- **YOUR INSTRUCTIONS**
Where does the word "Colorado" occur in the data below? Copy each line that holds it.

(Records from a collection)
────────
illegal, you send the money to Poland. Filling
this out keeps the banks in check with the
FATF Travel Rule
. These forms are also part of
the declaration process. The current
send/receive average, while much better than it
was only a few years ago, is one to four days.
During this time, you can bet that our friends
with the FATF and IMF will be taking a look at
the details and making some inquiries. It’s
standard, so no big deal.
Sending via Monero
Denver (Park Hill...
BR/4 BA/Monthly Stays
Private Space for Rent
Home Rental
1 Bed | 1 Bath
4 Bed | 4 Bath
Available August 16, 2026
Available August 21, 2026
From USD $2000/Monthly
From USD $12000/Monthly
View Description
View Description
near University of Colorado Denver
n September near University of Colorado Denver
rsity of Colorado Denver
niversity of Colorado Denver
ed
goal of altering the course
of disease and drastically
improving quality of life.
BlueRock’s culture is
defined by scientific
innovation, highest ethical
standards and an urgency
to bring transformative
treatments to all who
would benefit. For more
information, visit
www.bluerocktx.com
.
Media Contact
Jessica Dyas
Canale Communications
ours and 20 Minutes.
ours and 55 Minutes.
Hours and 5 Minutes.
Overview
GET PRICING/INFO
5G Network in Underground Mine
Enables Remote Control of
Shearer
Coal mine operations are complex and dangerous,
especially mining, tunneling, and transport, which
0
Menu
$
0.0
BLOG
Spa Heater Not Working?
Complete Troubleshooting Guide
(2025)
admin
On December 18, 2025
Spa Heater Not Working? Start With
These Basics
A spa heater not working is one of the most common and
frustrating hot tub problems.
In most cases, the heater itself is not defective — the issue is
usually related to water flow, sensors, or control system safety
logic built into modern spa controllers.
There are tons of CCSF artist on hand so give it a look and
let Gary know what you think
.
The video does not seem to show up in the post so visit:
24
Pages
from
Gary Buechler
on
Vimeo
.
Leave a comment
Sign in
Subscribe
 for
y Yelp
────────
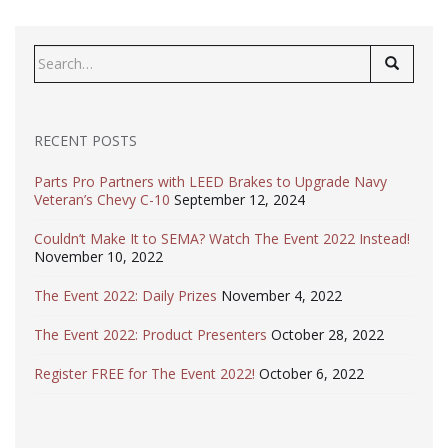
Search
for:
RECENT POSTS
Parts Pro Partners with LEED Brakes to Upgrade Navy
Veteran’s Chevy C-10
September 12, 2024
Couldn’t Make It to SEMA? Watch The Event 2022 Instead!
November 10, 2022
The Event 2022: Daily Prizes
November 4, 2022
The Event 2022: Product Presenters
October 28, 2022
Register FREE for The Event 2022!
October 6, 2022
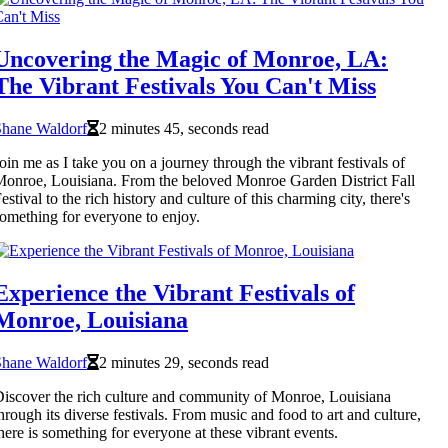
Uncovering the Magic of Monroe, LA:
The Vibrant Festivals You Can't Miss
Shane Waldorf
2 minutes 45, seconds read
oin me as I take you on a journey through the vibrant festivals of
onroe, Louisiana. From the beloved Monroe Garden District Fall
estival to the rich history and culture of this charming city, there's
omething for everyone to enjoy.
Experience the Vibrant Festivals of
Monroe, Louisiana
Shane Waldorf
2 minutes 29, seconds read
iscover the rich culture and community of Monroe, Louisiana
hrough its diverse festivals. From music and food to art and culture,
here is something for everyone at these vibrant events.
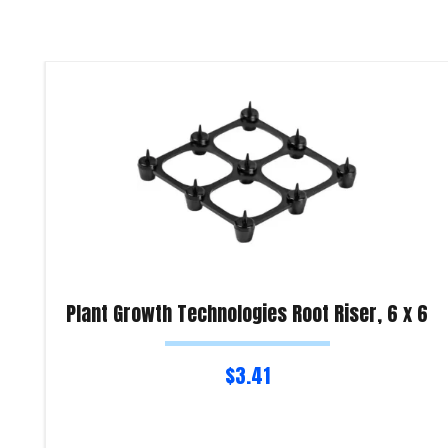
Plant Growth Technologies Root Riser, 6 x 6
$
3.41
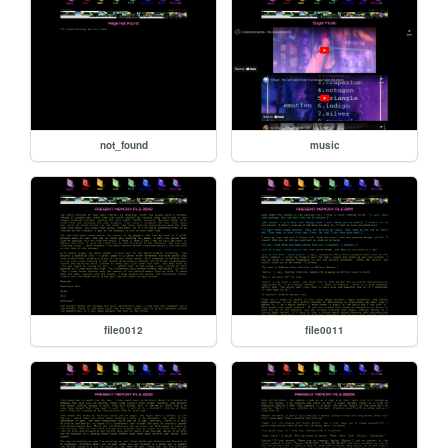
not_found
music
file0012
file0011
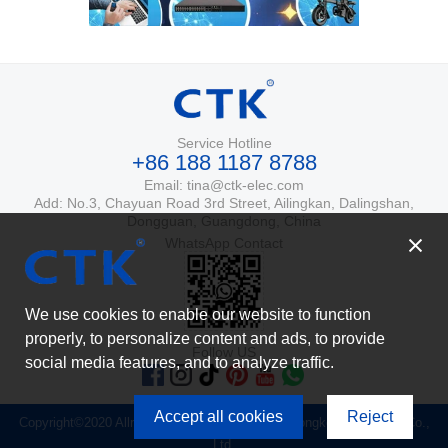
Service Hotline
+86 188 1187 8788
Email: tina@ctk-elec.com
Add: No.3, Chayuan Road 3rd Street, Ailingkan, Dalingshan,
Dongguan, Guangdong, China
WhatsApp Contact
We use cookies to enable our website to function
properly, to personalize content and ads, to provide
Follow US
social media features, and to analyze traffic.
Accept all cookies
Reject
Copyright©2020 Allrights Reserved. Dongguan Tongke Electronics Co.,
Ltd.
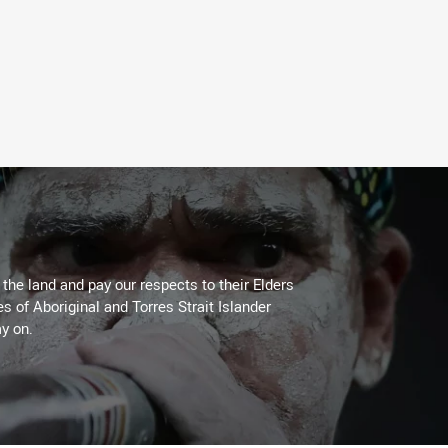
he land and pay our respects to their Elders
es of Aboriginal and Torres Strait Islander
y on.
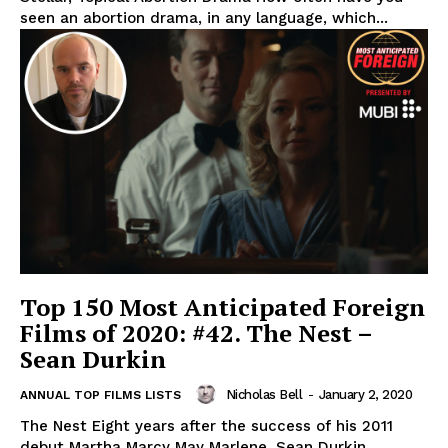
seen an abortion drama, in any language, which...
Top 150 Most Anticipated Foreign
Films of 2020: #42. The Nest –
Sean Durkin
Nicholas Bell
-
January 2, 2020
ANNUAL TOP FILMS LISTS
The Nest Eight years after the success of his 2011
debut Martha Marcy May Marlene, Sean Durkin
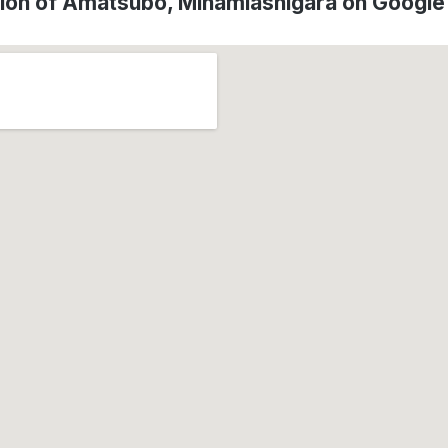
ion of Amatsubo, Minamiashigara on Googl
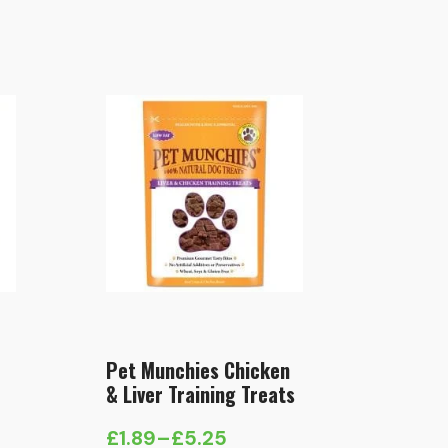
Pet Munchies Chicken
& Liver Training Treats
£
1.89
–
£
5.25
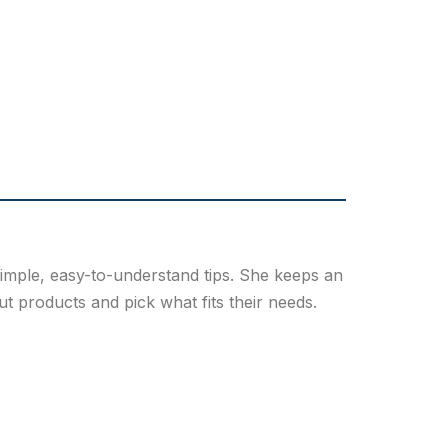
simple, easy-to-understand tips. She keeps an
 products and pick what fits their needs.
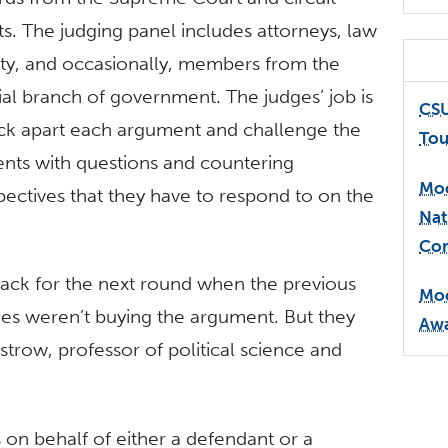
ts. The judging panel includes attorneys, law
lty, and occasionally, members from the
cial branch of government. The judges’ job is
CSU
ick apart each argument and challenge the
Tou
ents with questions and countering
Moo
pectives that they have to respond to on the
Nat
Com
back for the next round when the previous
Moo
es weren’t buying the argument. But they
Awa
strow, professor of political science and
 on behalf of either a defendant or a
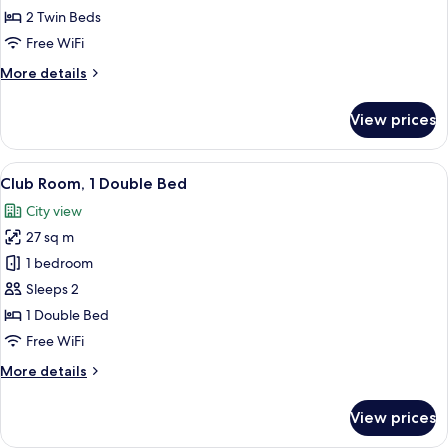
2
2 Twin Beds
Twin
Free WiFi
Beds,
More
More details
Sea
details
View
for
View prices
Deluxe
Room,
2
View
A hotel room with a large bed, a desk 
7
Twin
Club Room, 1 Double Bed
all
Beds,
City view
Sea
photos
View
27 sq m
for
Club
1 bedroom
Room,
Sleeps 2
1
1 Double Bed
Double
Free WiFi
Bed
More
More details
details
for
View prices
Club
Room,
────────
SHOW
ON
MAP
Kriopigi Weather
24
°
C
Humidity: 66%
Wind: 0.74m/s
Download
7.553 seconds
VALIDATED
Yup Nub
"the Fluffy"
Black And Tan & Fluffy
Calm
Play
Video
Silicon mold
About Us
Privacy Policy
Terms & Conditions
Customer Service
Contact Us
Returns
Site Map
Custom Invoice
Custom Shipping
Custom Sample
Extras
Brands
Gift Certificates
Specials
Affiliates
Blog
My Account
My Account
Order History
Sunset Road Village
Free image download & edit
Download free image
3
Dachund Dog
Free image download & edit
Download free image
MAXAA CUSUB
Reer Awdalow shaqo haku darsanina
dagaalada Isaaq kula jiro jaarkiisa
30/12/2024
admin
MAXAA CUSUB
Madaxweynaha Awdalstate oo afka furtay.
────────
- **RESULT OF THE TASK**
near University of Colorado Denver
n September near University of Colorado Denver
rsity of Colorado Denver
niversity of Colorado Denver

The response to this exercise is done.